The shuffle is the latest in a string of senior management changes at Nissan in Japan and North America, and it comes as the parent company prepares to deliver a new midterm business plan that will prioritize a U.S. recovery for the automaker.
Global COO Ashwani Gupta, the architect of that new strategy, told Automotive News last week the keys to the plan will be improved dealer relations and a refreshed product lineup. The plan is expected to be announced May 28.
Gupta praised Valls for helping repair U.S. dealer relations, and he said the regional business is still in good hands with Papin's financial expertise and Colleran's local market knowledge.
Before taking the top post at the Infiniti brand in April 2019, Colleran's resume included management stints at Infiniti Americas, Nissan Division, Cadillac and Saab.
Gupta added that, going forward, he himself will maintain close oversight of U.S. operations.
"In our midterm plan, the U.S. is going to play a very important role," Gupta said. "That's why we have a new leadership team in place. And in addition to the leadership team, I'm going to oversee it myself personally to make sure that the U.S. gets all the attention which is needed, in terms of products, in terms of technology, in terms of resources."

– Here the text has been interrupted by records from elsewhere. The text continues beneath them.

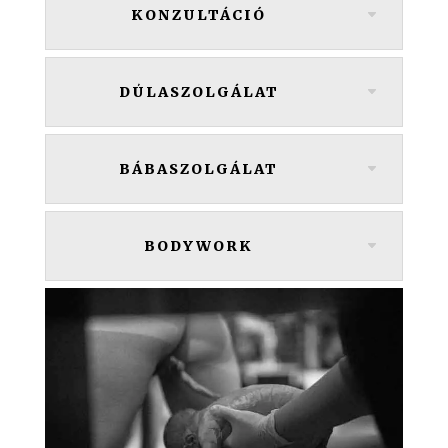
KONZULTÁCIÓ
DÚLASZOLGÁLAT
BÁBASZOLGÁLAT
BODYWORK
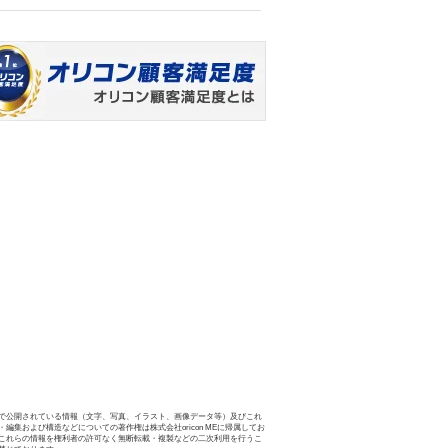
で公開されている情報（文字、写真、イラスト、画像データ等）及びこれ
・編集および構造などについての著作権は株式会社oricon MEに帰属してお
これらの情報を権利者の許可なく無断転載・複製などの二次利用を行うこ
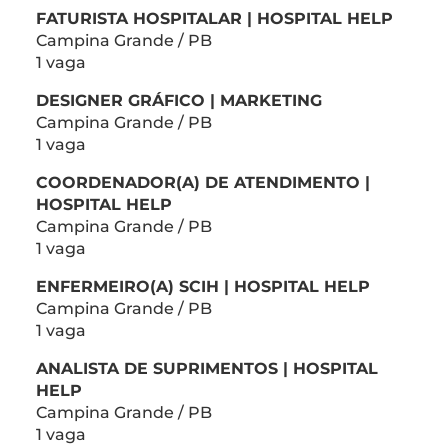
FATURISTA HOSPITALAR | HOSPITAL HELP
Campina Grande / PB
1 vaga
DESIGNER GRÁFICO | MARKETING
Campina Grande / PB
1 vaga
COORDENADOR(A) DE ATENDIMENTO |
HOSPITAL HELP
Campina Grande / PB
1 vaga
ENFERMEIRO(A) SCIH | HOSPITAL HELP
Campina Grande / PB
1 vaga
ANALISTA DE SUPRIMENTOS | HOSPITAL
HELP
Campina Grande / PB
1 vaga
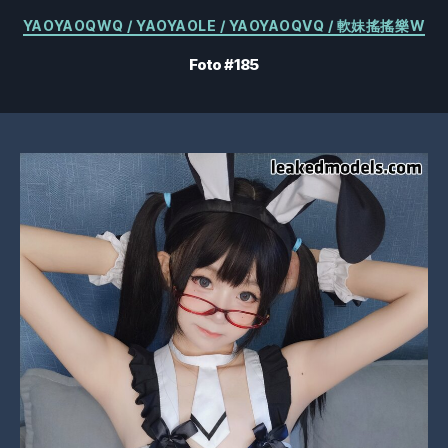
Categorías
YAOYAOQWQ / YAOYAOLE / YAOYAOQVQ / 軟妹搖搖樂W
Foto #185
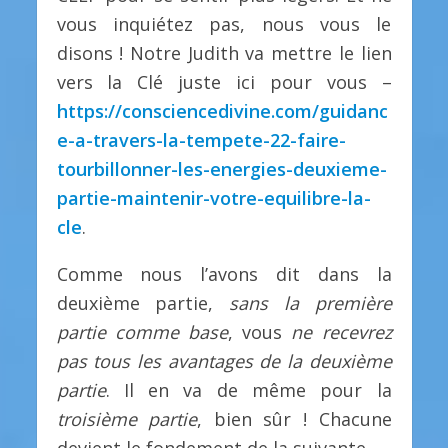
vous inquiétez pas, nous vous le
disons ! Notre Judith va mettre le lien
vers la Clé juste ici pour vous –
https://consciencedivine.com/guidanc
e-a-travers-la-tempete-22-faire-
tourbillonner-les-energies-deuxieme-
partie-maintenir-votre-equilibre-la-
cle
.
Comme nous l’avons dit dans la
deuxième partie,
sans la première
partie comme base
, vous
ne recevrez
pas tous les avantages de la deuxième
partie
. Il en va de même pour la
troisième partie
, bien sûr ! Chacune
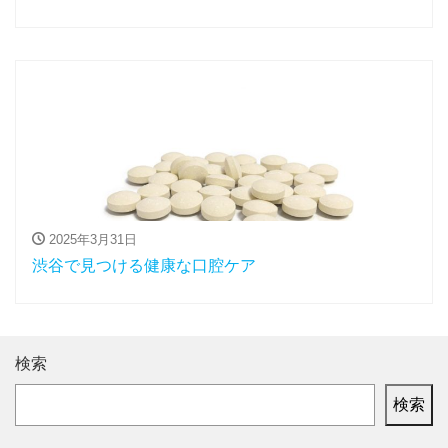
2025年3月31日
渋谷で見つける健康な口腔ケア
検索
検索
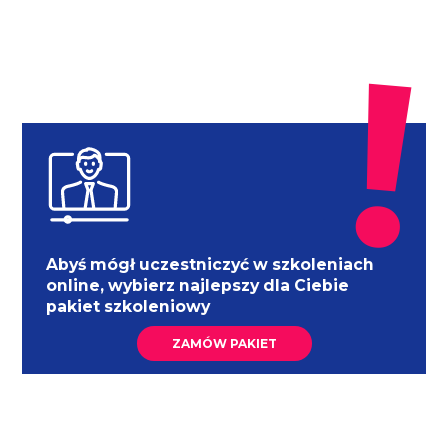
Abyś mógł uczestniczyć w szkoleniach
online, wybierz najlepszy dla Ciebie
pakiet szkoleniowy
ZAMÓW PAKIET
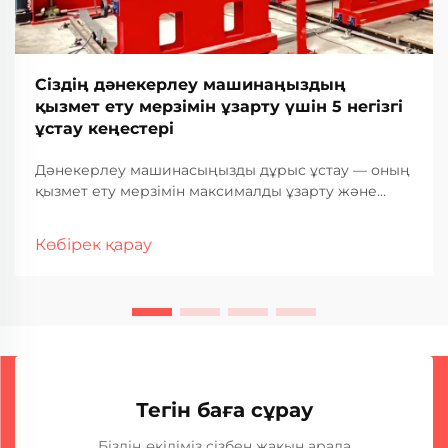
Сіздің дәнекерлеу машинаңыздың
қызмет ету мерзімін ұзарту үшін 5 негізгі
ұстау кеңестері
Дәнекерлеу машинасыңызды дұрыс ұстау — оның
қызмет ету мерзімін максималды ұзарту және
оның барлық қызмет ету кезеңінде тұрақты,
жоғары сапалы дәнекерлеу нәтижелерін
Көбірек қарау
қамтамасыз ету үшін негізгі шарт. Өнеркәсіптік
дәнекерлеу операциялары қатты дәрежеде
жабдықтың сенімділігіне сүйенеді, ...
Тегін баға сұрау
Біздің өкіліміз сізбен жақын арада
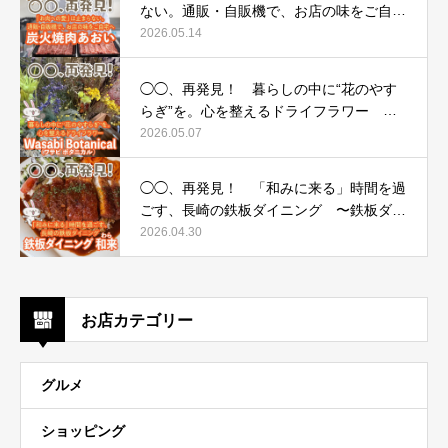
ない。通販・自販機で、お店の味をご自宅
へ 〜炭火焼肉あおい〜
2026.05.14
◯◯、再発見！ 暮らしの中に“花のやす
らぎ”を。心を整えるドライフラワー 〜
Wasabi Botanical（ワサビ ボタニカル）〜
2026.05.07
◯◯、再発見！ 「和みに来る」時間を過
ごす、長崎の鉄板ダイニング 〜鉄板ダイ
ニング 和来（わら）〜
2026.04.30
お店カテゴリー
グルメ
ショッピング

Nissan executives have been laboring to rekindle North America as an earnings engine for the Japanese company. The U.S. is Nissan's second-biggest market after China. But the North American business is dogged by strained dealer relations and sagging profitability as it tries to shift away from costly factory incentives and the heavy use of fleet sales, which complicate the automaker's brand image and vehicle values.
Nissan Group's U.S. sales tumbled 30 percent through March in an overall market that was down 12 percent. Its market share shrank to 7.3 percent from 9.1 percent.